Parametric and sensitivity analysis of metal hydride hydrogen storage systems for development of novel design charts

Hydrogen storage is the biggest challenge towards the widespread utilization of hydrogen as an energy carrier. One of the methods is solid-state storage of hydrogen in the metal hydride, which is safe, volumetrically efficient, and involves an optimal set of operating conditions. However, designing reactors for metal hydride storage involves much thermal management since the absorption and desorption are exothermic and endothermic reactions, respectively. Many optimization and simulations are involved before arriving at a suitable metal hydride reactor design for a particular application. This study focuses on developing easy-to-use design charts to evaluate reaction fractions inside the metal hydride bed for various combinations of parameters. First, the parameters affecting the reaction fraction are selected, and the range for each of these parameters is defined. The dependence of each parameter on the reaction fraction is analysed, maintaining the mean value of the remaining parameters. The LaNi5 is used as a metal hydride for this study. A two-dimensional (2-D) mathematical model is developed to evaluate the effect of these parameters on reaction fraction.

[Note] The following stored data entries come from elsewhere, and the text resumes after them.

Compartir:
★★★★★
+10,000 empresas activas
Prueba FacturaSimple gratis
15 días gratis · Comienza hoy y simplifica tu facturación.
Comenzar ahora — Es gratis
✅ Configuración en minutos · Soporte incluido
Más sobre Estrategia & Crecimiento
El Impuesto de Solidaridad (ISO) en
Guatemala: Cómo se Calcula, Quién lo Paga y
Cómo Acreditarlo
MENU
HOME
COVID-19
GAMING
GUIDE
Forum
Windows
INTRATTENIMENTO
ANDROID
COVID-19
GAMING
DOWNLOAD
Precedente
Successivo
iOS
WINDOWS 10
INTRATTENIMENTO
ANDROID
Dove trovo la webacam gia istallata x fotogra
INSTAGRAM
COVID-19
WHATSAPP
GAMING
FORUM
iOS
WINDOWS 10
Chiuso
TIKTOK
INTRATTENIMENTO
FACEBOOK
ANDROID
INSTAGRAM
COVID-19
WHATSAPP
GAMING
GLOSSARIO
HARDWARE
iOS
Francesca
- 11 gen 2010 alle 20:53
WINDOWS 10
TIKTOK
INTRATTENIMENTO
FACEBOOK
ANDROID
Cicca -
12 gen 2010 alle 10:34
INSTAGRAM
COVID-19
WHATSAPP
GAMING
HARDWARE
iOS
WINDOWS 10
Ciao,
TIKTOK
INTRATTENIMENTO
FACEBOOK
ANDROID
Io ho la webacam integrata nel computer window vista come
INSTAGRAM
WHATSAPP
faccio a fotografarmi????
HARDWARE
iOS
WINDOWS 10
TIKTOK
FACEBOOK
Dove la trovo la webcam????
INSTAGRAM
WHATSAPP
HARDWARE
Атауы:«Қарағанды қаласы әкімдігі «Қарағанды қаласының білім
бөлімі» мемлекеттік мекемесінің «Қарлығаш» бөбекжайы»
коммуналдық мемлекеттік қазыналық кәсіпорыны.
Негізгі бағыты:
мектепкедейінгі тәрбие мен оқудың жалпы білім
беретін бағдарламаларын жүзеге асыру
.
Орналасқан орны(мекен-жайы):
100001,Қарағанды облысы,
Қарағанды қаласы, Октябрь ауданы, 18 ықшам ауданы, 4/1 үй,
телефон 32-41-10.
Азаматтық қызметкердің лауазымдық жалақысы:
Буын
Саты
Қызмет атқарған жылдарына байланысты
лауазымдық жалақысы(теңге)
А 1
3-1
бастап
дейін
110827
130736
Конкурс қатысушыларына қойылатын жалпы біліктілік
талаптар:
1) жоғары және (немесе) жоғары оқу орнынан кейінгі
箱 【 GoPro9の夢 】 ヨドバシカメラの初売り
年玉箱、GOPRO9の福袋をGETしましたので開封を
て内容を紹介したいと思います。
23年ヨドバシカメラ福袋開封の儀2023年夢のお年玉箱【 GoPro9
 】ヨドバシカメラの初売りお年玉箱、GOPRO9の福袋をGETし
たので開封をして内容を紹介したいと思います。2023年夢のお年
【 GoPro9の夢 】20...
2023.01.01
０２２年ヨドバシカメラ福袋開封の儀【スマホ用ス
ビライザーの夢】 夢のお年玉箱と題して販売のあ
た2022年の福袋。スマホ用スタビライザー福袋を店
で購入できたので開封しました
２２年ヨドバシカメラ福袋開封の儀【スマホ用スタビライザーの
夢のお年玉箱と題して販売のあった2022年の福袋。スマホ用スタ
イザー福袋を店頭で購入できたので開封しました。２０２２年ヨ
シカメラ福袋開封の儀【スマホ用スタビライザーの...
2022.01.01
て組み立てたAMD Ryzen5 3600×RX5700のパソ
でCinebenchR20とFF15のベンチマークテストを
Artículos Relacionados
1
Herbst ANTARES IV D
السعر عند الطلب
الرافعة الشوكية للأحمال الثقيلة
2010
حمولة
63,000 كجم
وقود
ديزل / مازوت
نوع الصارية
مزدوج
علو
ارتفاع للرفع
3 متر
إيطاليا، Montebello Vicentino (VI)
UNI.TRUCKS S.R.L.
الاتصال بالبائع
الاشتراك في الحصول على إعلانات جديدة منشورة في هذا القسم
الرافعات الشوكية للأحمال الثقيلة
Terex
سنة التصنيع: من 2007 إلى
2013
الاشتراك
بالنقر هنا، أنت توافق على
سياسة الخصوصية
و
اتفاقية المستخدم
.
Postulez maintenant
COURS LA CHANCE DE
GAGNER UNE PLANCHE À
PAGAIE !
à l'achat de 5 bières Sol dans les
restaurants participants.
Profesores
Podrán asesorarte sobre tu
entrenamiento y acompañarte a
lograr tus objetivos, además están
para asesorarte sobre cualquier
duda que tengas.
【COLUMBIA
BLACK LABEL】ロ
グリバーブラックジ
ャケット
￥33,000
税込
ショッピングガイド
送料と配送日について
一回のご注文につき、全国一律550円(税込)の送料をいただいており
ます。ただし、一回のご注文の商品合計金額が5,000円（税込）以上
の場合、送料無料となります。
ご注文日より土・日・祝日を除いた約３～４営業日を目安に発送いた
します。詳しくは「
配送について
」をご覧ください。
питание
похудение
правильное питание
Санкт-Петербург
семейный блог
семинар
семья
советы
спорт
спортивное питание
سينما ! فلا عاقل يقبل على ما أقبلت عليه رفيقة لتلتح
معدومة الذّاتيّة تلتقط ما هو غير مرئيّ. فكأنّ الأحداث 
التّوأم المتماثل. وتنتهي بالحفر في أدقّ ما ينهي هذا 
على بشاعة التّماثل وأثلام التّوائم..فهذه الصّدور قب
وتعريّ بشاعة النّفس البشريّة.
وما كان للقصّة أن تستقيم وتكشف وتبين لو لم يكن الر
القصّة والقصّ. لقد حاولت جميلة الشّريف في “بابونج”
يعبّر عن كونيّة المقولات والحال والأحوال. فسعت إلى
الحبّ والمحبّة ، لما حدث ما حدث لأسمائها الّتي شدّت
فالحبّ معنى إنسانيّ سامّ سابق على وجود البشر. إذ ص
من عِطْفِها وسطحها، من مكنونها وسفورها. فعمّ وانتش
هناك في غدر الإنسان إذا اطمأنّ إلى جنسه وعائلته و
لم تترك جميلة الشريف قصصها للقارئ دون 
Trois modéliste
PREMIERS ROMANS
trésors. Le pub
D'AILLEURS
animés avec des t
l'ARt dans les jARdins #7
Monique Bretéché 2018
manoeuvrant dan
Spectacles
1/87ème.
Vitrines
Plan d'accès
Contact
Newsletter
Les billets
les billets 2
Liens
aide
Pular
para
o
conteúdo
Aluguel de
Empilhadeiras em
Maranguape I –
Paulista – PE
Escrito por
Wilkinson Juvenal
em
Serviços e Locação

Further, based on this detailed parametric study, a sensitivity analysis has been carried out to determine the most significant parameters. It was observed from this parametric and sensitivity analysis that among the considered parameters, the volume of the reactor (amount of hydrogen to be stored) and length to diameter ratio have a more dominant effect on the reaction fraction followed by supply pressure and thermal conductivity of metal hydride. However, the external temperature of heat transfer fluid (ie, the ambient temperature) does not significantly affect the reaction fraction. Hence, this parameter is assumed to be constant in developing design charts. Also, based on this analysis, the range of parameters is redefined for design charts. Further, this 2-D mathematical model and parametric and sensitivity analysis are used to develop the design charts. These design charts use the most sensitive parameters and demonstrate the effect of all the other parameters on the reaction fraction. Finally, the method of using these design charts and their accuracy is explained for reaction fraction evaluation for a particular set of parameters. These charts are easy-to-use and accurate for the quick preliminary reaction fraction estimation for metal hydride hydrogen storage system.